ACTION ITEM: At the line containing "5月25日（月曜日）午後5時まで", begin repeating lines exactly, and stop only after the final line of the records below.

PROVIDED DATA:
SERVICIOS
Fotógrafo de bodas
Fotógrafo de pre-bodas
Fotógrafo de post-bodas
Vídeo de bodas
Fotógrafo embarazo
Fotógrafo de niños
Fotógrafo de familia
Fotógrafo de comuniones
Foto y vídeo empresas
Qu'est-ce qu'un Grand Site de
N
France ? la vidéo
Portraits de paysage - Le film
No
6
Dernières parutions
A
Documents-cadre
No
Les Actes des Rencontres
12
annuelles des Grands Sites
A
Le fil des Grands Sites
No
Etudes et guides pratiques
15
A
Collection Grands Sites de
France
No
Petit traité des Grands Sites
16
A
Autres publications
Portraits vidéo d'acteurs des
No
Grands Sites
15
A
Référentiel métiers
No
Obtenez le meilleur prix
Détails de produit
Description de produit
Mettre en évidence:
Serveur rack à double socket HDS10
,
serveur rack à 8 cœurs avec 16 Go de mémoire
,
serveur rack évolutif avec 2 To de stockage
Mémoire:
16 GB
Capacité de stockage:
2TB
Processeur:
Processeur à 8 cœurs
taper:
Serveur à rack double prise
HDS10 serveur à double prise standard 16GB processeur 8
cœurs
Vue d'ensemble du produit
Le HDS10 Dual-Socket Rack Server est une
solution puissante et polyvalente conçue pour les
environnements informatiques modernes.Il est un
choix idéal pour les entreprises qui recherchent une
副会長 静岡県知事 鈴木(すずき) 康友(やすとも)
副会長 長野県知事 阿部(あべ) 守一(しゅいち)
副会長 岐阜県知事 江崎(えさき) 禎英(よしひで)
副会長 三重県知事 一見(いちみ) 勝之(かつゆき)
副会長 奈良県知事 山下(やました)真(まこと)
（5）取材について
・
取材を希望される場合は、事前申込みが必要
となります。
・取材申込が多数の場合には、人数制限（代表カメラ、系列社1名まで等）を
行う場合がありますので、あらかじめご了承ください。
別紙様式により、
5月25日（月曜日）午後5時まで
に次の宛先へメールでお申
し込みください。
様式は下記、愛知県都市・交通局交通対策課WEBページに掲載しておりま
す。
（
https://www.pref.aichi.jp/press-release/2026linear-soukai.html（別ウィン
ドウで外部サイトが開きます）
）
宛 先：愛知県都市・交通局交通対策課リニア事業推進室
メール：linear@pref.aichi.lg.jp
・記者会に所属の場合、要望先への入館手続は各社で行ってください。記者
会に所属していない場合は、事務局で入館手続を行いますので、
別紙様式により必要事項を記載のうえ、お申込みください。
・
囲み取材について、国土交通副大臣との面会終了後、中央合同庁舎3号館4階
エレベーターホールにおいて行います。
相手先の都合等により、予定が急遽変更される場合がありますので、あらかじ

SOLUTION BELOW:
5月25日（月曜日）午後5時まで
に次の宛先へメールでお申
し込みください。
様式は下記、愛知県都市・交通局交通対策課WEBページに掲載しておりま
す。
（
https://www.pref.aichi.jp/press-release/2026linear-soukai.html（別ウィン
ドウで外部サイトが開きます）
）
宛 先：愛知県都市・交通局交通対策課リニア事業推進室
メール：linear@pref.aichi.lg.jp
・記者会に所属の場合、要望先への入館手続は各社で行ってください。記者
会に所属していない場合は、事務局で入館手続を行いますので、
別紙様式により必要事項を記載のうえ、お申込みください。
・
囲み取材について、国土交通副大臣との面会終了後、中央合同庁舎3号館4階
エレベーターホールにおいて行います。
相手先の都合等により、予定が急遽変更される場合がありますので、あらかじ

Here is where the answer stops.